[
https://issues.apache.org/jira/browse/KAFKA-4090?page=com.atlassian.jira.plugin.system.issuetabpanels:comment-tabpanel&focusedCommentId=15439247#comment-15439247
]
jaikiran pai commented on KAFKA-4090:
-------------------------------------
Mailing list discussion is here
https://www.mail-archive.com/[email protected]/msg55658.html
> JVM runs into OOM if (Java) client uses a SSL port without setting the
> security protocol
> ----------------------------------------------------------------------------------------
>
> Key: KAFKA-4090
> URL: https://issues.apache.org/jira/browse/KAFKA-4090
> Project: Kafka
> Issue Type: Bug
> Components: clients
> Affects Versions: 0.9.0.1, 0.10.0.1
> Reporter: jaikiran pai
>
> Quoting from the mail thread that was sent to Kafka mailing list:
> {quote}
> We have been using Kafka 0.9.0.1 (server and Java client libraries).

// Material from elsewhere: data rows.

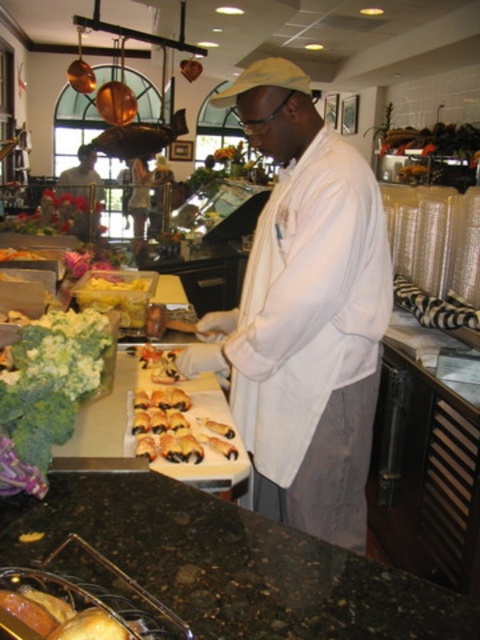 What are the coordinates of `white matte chef coat at center` in the screenshot? It's located at (305, 314).

Which is more to the right, white matte chef coat at center or granite countertop at lower center?

From the viewer's perspective, white matte chef coat at center appears more on the right side.

Measure the distance between point (x=312, y=532) and camera.

Point (x=312, y=532) and camera are 5.37 feet apart.

The width and height of the screenshot is (480, 640). I want to click on white matte chef coat at center, so click(305, 314).

Is point (132, 326) less distant than point (9, 250)?

That is True.

Which is in front, point (116, 276) or point (0, 248)?

Point (116, 276) is more forward.

I want to click on yellow cheese at center, so click(x=118, y=292).

At what (x,y) coordinates should I click in order to perform the action: click on yellow cheese at center. Please return your answer as a coordinate pair (x, y). Looking at the image, I should click on click(118, 292).

Does white matte chef coat at center have a lesser width compared to yellow cheese at center?

No.

Between white matte chef coat at center and yellow cheese at center, which one has less height?

With less height is yellow cheese at center.

The image size is (480, 640). Describe the element at coordinates (305, 314) in the screenshot. I see `white matte chef coat at center` at that location.

The image size is (480, 640). Find the location of `white matte chef coat at center`. white matte chef coat at center is located at coordinates (305, 314).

So far
> we had been using it with plaintext transport but recently have been
> considering upgrading to using SSL. It mostly works except that a
> mis-configured producer (and even consumer) causes a hard to relate
> OutOfMemory exception and thus causing the JVM in which the client is
> running, to go into a bad state. We can consistently reproduce that OOM very
> easily. We decided to check if this is something that is fixed in 0.10.0.1 so
> upgraded one of our test systems to that version (both server and client
> libraries) but still see the same issue. Here's how it can be easily
> reproduced
> 1. Enable SSL listener on the broker via server.properties, as per the Kafka
> documentation
> {code}
> listeners=PLAINTEXT://:9092,SSL://:9093
> ssl.keystore.location=<location-of-keystore>
> ssl.keystore.password=pass
> ssl.key.password=pass
> ssl.truststore.location=<location-of-truststore>
> ssl.truststore.password=pass
> {code}
> 2. Start zookeeper and kafka server
> 3. Create a "oom-test" topic (which will be used for these tests):
> {code}
> kafka-topics.sh --zookeeper localhost:2181 --create --topic oom-test
> --partitions 1 --replication-factor 1
> {code}
> 4. Create a simple producer which sends a single message to the topic via
> Java (new producer) APIs:
> {code}
> public class OOMTest {
> public static void main(final String[] args) throws Exception {
> final Properties kafkaProducerConfigs = new Properties();
> // NOTE: Intentionally use a SSL port without specifying
> security.protocol as SSL
>
> kafkaProducerConfigs.setProperty(ProducerConfig.BOOTSTRAP_SERVERS_CONFIG,
> "localhost:9093");
>
> kafkaProducerConfigs.setProperty(ProducerConfig.KEY_SERIALIZER_CLASS_CONFIG,
> StringSerializer.class.getName());
>
> kafkaProducerConfigs.setProperty(ProducerConfig.VALUE_SERIALIZER_CLASS_CONFIG,
> StringSerializer.class.getName());
> try (KafkaProducer<String, String> producer = new
> KafkaProducer<>(kafkaProducerConfigs)) {
> System.out.println("Created Kafka producer");
> final String topicName = "oom-test";
> final String message = "Hello OOM!";
> // send a message to the topic
> final Future<RecordMetadata> recordMetadataFuture =
> producer.send(new ProducerRecord<>(topicName, message));
> final RecordMetadata sentRecordMetadata =
> recordMetadataFuture.get();
> System.out.println("Sent message '" + message + "' to topic '" +
> topicName + "'");
> }
> System.out.println("Tests complete");
> }
> }
> {code}
> Notice that the server URL is using a SSL endpoint localhost:9093 but isn't
> specifying any of the other necessary SSL configs like security.protocol.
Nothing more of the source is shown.